§ **Information**
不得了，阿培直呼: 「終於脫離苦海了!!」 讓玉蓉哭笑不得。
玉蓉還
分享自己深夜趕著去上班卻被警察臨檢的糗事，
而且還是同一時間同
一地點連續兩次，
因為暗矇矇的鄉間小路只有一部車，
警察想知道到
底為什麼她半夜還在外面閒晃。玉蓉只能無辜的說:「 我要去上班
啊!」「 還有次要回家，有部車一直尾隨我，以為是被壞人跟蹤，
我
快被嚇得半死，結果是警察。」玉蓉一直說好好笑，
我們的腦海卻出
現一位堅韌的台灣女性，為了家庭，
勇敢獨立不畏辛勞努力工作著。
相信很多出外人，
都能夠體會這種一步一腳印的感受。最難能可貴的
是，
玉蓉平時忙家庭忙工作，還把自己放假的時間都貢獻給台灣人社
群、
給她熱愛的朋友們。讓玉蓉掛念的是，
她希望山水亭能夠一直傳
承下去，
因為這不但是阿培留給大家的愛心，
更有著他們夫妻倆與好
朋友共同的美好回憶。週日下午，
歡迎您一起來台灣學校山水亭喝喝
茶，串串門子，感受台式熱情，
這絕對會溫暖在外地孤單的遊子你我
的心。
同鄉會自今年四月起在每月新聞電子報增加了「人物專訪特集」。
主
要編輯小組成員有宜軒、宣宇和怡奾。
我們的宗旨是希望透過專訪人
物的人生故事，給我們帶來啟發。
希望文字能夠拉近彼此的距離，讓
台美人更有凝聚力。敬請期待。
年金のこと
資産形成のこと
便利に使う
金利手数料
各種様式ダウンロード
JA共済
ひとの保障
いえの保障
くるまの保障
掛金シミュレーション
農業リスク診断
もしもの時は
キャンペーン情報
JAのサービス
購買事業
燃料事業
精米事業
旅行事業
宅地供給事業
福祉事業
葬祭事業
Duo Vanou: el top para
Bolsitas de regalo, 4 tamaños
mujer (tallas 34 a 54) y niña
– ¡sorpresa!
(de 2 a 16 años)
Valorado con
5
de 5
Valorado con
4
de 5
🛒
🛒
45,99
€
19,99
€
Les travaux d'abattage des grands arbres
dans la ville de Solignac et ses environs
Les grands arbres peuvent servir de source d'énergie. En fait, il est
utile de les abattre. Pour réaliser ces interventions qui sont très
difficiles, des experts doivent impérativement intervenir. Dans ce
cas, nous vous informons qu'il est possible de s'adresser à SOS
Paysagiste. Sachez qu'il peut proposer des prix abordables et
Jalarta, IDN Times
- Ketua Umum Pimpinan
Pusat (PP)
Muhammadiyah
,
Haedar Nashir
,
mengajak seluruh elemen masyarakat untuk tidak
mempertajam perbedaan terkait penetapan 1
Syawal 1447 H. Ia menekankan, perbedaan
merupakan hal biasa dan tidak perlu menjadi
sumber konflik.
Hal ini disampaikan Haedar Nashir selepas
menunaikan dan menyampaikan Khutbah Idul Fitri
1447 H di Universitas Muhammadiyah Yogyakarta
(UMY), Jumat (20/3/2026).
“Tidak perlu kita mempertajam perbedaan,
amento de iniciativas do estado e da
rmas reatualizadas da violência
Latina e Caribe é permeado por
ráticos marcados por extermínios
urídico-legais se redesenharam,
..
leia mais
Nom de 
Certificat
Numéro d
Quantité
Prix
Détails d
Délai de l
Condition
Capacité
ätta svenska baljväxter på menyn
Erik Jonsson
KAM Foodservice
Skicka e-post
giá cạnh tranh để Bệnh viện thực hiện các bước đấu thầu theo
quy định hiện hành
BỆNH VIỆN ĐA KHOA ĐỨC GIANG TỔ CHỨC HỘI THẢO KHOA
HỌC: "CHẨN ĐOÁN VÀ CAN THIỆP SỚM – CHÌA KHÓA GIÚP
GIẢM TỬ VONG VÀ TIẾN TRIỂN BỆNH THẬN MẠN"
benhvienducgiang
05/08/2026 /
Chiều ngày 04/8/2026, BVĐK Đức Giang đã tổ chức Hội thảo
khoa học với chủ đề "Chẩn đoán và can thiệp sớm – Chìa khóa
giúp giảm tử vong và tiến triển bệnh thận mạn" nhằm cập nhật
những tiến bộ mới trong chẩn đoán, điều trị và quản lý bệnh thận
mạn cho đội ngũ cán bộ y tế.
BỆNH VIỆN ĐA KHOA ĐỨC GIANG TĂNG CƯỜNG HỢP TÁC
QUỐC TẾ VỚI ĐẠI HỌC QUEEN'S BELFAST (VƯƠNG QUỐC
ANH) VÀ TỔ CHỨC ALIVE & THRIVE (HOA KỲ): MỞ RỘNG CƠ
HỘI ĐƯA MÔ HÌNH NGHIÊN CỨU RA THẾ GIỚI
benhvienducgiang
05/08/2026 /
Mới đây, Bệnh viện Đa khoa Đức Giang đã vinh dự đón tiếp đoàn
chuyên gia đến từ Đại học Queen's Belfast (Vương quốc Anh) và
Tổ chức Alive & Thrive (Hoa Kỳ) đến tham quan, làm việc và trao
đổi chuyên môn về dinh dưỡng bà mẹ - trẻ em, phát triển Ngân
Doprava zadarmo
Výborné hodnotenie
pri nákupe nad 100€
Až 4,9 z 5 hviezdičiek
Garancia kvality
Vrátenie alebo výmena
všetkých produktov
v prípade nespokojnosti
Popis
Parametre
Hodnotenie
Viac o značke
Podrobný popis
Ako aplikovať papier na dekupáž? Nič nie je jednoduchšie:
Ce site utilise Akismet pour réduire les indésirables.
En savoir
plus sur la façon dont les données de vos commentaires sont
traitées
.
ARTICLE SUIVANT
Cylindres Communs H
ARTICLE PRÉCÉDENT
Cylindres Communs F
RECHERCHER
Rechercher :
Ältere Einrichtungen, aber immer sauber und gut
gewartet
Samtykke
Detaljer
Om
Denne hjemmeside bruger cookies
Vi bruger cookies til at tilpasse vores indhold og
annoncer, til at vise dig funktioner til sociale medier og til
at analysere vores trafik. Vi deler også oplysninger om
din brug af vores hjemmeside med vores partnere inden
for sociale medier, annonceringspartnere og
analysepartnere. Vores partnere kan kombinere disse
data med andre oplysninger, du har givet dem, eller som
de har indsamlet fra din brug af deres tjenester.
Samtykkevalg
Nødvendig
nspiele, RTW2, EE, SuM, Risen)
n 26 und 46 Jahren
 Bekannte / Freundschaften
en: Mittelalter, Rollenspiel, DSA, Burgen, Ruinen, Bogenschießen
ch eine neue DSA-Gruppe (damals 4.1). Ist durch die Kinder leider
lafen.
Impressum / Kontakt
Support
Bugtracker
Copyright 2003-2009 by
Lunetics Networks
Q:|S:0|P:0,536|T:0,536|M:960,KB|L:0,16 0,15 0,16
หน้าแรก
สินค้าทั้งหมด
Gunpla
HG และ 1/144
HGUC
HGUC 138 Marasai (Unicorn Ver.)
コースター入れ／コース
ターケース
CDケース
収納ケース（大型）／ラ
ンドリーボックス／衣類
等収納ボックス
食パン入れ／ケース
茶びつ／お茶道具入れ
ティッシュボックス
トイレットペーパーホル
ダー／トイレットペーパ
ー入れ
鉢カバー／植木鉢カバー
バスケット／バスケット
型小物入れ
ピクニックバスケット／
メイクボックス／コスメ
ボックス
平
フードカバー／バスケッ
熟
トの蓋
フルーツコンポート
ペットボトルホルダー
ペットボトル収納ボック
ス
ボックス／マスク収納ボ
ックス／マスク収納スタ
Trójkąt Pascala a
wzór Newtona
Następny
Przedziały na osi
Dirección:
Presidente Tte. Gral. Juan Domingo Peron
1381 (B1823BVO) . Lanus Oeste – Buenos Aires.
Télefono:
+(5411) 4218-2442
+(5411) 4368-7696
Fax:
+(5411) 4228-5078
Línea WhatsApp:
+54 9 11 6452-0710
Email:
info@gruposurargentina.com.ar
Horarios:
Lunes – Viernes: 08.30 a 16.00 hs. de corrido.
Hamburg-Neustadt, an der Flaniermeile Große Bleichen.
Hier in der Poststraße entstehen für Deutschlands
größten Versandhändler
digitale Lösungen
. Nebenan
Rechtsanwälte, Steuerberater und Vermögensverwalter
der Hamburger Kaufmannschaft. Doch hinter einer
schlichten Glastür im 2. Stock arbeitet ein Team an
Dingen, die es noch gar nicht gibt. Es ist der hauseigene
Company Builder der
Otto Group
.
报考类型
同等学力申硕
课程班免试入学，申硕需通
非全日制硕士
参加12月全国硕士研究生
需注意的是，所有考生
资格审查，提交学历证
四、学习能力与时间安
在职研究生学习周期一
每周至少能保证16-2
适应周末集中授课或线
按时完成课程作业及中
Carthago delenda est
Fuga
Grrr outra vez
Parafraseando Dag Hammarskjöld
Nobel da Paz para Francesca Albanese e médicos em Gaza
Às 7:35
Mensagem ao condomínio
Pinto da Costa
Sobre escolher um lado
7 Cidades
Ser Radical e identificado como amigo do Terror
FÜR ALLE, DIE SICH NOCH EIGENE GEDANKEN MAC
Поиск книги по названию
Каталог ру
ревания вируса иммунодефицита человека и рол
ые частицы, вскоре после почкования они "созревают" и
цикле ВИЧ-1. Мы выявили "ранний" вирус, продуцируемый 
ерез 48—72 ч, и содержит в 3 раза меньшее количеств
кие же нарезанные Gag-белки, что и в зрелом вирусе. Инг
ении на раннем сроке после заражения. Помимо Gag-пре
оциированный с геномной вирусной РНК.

§ **Description of the task**
Search the listing above for the lines with "因為這不但是阿培留給大家的愛心，" and "dans la ville de Solignac et ses environs", then output those lines and all lines between them exactly.

§ **Written response**
因為這不但是阿培留給大家的愛心，
更有著他們夫妻倆與好
朋友共同的美好回憶。週日下午，
歡迎您一起來台灣學校山水亭喝喝
茶，串串門子，感受台式熱情，
這絕對會溫暖在外地孤單的遊子你我
的心。
同鄉會自今年四月起在每月新聞電子報增加了「人物專訪特集」。
主
要編輯小組成員有宜軒、宣宇和怡奾。
我們的宗旨是希望透過專訪人
物的人生故事，給我們帶來啟發。
希望文字能夠拉近彼此的距離，讓
台美人更有凝聚力。敬請期待。
年金のこと
資産形成のこと
便利に使う
金利手数料
各種様式ダウンロード
JA共済
ひとの保障
いえの保障
くるまの保障
掛金シミュレーション
農業リスク診断
もしもの時は
キャンペーン情報
JAのサービス
購買事業
燃料事業
精米事業
旅行事業
宅地供給事業
福祉事業
葬祭事業
Duo Vanou: el top para
Bolsitas de regalo, 4 tamaños
mujer (tallas 34 a 54) y niña
– ¡sorpresa!
(de 2 a 16 años)
Valorado con
5
de 5
Valorado con
4
de 5
🛒
🛒
45,99
€
19,99
€
Les travaux d'abattage des grands arbres
dans la ville de Solignac et ses environs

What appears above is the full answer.